**Data entries:**
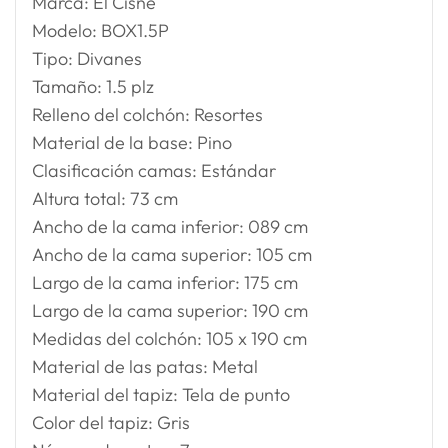
Marca: El Cisne
Modelo: BOX1.5P
Tipo: Divanes
Tamaño: 1.5 plz
Relleno del colchón: Resortes
Material de la base: Pino
Clasificación camas: Estándar
Altura total: 73 cm
Ancho de la cama inferior: 089 cm
Ancho de la cama superior: 105 cm
Largo de la cama inferior: 175 cm
Largo de la cama superior: 190 cm
Medidas del colchón: 105 x 190 cm
Material de las patas: Metal
Material del tapiz: Tela de punto
Color del tapiz: Gris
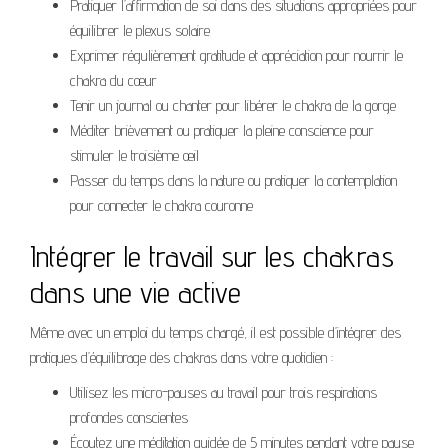
Pratiquer l’affirmation de soi dans des situations appropriées pour
équilibrer le plexus solaire
Exprimer régulièrement gratitude et appréciation pour nourrir le
chakra du cœur
Tenir un journal ou chanter pour libérer le chakra de la gorge
Méditer brièvement ou pratiquer la pleine conscience pour
stimuler le troisième œil
Passer du temps dans la nature ou pratiquer la contemplation
pour connecter le chakra couronne
Intégrer le travail sur les chakras
dans une vie active
Même avec un emploi du temps chargé, il est possible d’intégrer des
pratiques d’équilibrage des chakras dans votre quotidien :
Utilisez les micro-pauses au travail pour trois respirations
profondes conscientes
Écoutez une méditation guidée de 5 minutes pendant votre pause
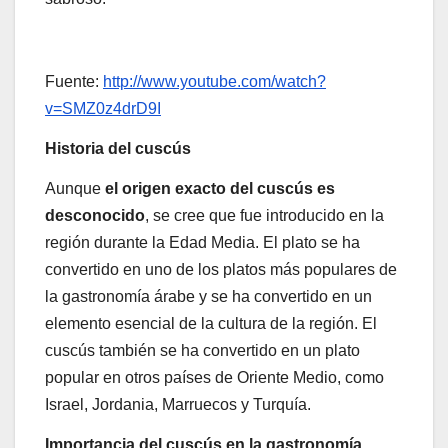
Fuente:
http://www.youtube.com/watch?
v=SMZ0z4drD9I
Historia del cuscús
Aunque
el origen exacto del cuscús es
desconocido
, se cree que fue introducido en la
región durante la Edad Media. El plato se ha
convertido en uno de los platos más populares de
la gastronomía árabe y se ha convertido en un
elemento esencial de la cultura de la región. El
cuscús también se ha convertido en un plato
popular en otros países de Oriente Medio, como
Israel, Jordania, Marruecos y Turquía.
Importancia del cuscús en la gastronomía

**DIRECTIONS FOR THIS TASK:**
What you output must match the data exactly, apart from the pictures, which are left out.

**TASK RESPONSE:**
Marca: El Cisne
Modelo: BOX1.5P
Tipo: Divanes
Tamaño: 1.5 plz
Relleno del colchón: Resortes
Material de la base: Pino
Clasificación camas: Estándar
Altura total: 73 cm
Ancho de la cama inferior: 089 cm
Ancho de la cama superior: 105 cm
Largo de la cama inferior: 175 cm
Largo de la cama superior: 190 cm
Medidas del colchón: 105 x 190 cm
Material de las patas: Metal
Material del tapiz: Tela de punto
Color del tapiz: Gris
Pratiquer l’affirmation de soi dans des situations appropriées pour
équilibrer le plexus solaire
Exprimer régulièrement gratitude et appréciation pour nourrir le
chakra du cœur
Tenir un journal ou chanter pour libérer le chakra de la gorge
Méditer brièvement ou pratiquer la pleine conscience pour
stimuler le troisième œil
Passer du temps dans la nature ou pratiquer la contemplation
pour connecter le chakra couronne
Intégrer le travail sur les chakras
dans une vie active
Même avec un emploi du temps chargé, il est possible d’intégrer des
pratiques d’équilibrage des chakras dans votre quotidien :
Utilisez les micro-pauses au travail pour trois respirations
profondes conscientes
Écoutez une méditation guidée de 5 minutes pendant votre pause
Fuente:
http://www.youtube.com/watch?
v=SMZ0z4drD9I
Historia del cuscús
Aunque
el origen exacto del cuscús es
desconocido
, se cree que fue introducido en la
región durante la Edad Media. El plato se ha
convertido en uno de los platos más populares de
la gastronomía árabe y se ha convertido en un
elemento esencial de la cultura de la región. El
cuscús también se ha convertido en un plato
popular en otros países de Oriente Medio, como
Israel, Jordania, Marruecos y Turquía.
Importancia del cuscús en la gastronomía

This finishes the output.